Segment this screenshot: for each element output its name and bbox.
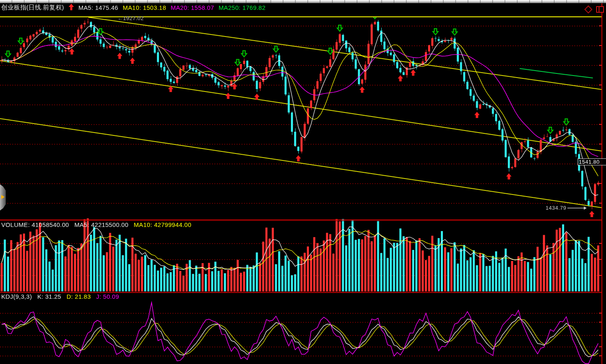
- volume-ma5-label: MA5: 42215500.00: [74, 221, 129, 228]
- ma250-legend: MA250: 1769.82: [219, 4, 265, 11]
- trading-app-window: 创业板指(日线.前复权) MA5: 1475.46 MA10: 1503.18 …: [0, 0, 606, 364]
- split-window-icon[interactable]: [596, 6, 604, 13]
- ma20-legend: MA20: 1558.07: [171, 4, 214, 11]
- diamond-icon[interactable]: [584, 5, 592, 14]
- volume-value-label: VOLUME: 41058540.00: [1, 221, 69, 228]
- chart-title-bar: 创业板指(日线.前复权) MA5: 1475.46 MA10: 1503.18 …: [1, 4, 265, 11]
- kdj-indicator-label: KDJ(9,3,3): [1, 293, 32, 300]
- peak-price-label: ←1927.02: [118, 15, 144, 21]
- split-window-divider: [599, 7, 599, 12]
- volume-panel-header: VOLUME: 41058540.00 MA5: 42215500.00 MA1…: [1, 221, 191, 228]
- title-bar-corner-icons: [585, 6, 604, 13]
- last-price-tag: 1541.80: [578, 158, 606, 165]
- kdj-j-label: J: 50.09: [96, 293, 119, 300]
- up-arrow-icon: [69, 4, 74, 11]
- chart-canvas[interactable]: [0, 0, 606, 364]
- symbol-title: 创业板指(日线.前复权): [1, 4, 64, 11]
- top-scrollbar[interactable]: [0, 0, 606, 3]
- volume-ma10-label: MA10: 42799944.00: [134, 221, 191, 228]
- ma5-legend: MA5: 1475.46: [78, 4, 118, 11]
- scrollbar-ticks: [0, 0, 606, 3]
- low-price-label: 1434.79: [546, 205, 587, 211]
- ma10-legend: MA10: 1503.18: [123, 4, 166, 11]
- kdj-d-label: D: 21.83: [67, 293, 91, 300]
- kdj-k-label: K: 31.25: [37, 293, 61, 300]
- low-price-text: 1434.79: [546, 205, 567, 211]
- expander-triangle-icon: [1, 195, 5, 199]
- low-pointer-arrow-icon: [567, 206, 587, 210]
- kdj-panel-header: KDJ(9,3,3) K: 31.25 D: 21.83 J: 50.09: [1, 293, 119, 300]
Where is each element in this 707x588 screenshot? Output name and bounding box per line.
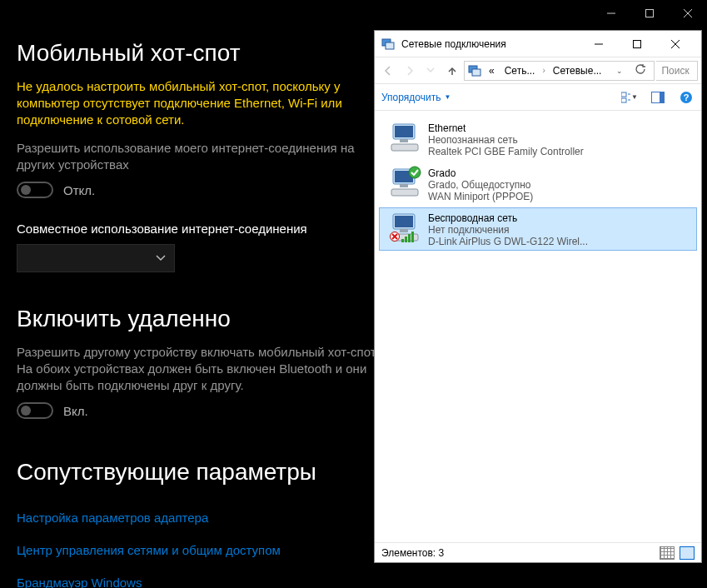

=-=-=-=-=

__Exercise details__. Return every line of the listing exactly, leaving its pictures behind.

__Result for this task__.
Segment this screenshot: for each element output its name and bbox.
- volume-ma5-label: MA5: 42215500.00: [74, 221, 129, 228]
- ma250-legend: MA250: 1769.82: [219, 4, 265, 11]
- trading-app-window: 创业板指(日线.前复权) MA5: 1475.46 MA10: 1503.18 …: [0, 0, 606, 364]
- split-window-icon[interactable]: [596, 6, 604, 13]
- ma20-legend: MA20: 1558.07: [171, 4, 214, 11]
- diamond-icon[interactable]: [584, 5, 592, 14]
- volume-value-label: VOLUME: 41058540.00: [1, 221, 69, 228]
- chart-title-bar: 创业板指(日线.前复权) MA5: 1475.46 MA10: 1503.18 …: [1, 4, 265, 11]
- kdj-indicator-label: KDJ(9,3,3): [1, 293, 32, 300]
- peak-price-label: ←1927.02: [118, 15, 144, 21]
- split-window-divider: [599, 7, 599, 12]
- volume-panel-header: VOLUME: 41058540.00 MA5: 42215500.00 MA1…: [1, 221, 191, 228]
- title-bar-corner-icons: [585, 6, 604, 13]
- last-price-tag: 1541.80: [578, 158, 606, 165]
- kdj-j-label: J: 50.09: [96, 293, 119, 300]
- up-arrow-icon: [69, 4, 74, 11]
- chart-canvas[interactable]: [0, 0, 606, 364]
- symbol-title: 创业板指(日线.前复权): [1, 4, 64, 11]
- top-scrollbar[interactable]: [0, 0, 606, 3]
- volume-ma10-label: MA10: 42799944.00: [134, 221, 191, 228]
- ma5-legend: MA5: 1475.46: [78, 4, 118, 11]
- scrollbar-ticks: [0, 0, 606, 3]
- low-price-label: 1434.79: [546, 205, 587, 211]
- ma10-legend: MA10: 1503.18: [123, 4, 166, 11]
- kdj-d-label: D: 21.83: [67, 293, 91, 300]
- kdj-k-label: K: 31.25: [37, 293, 61, 300]
- low-price-text: 1434.79: [546, 205, 567, 211]
- expander-triangle-icon: [1, 195, 5, 199]
- low-pointer-arrow-icon: [567, 206, 587, 210]
- kdj-panel-header: KDJ(9,3,3) K: 31.25 D: 21.83 J: 50.09: [1, 293, 119, 300]
Where is each element in this 707x588 screenshot? Output name and bounding box per line.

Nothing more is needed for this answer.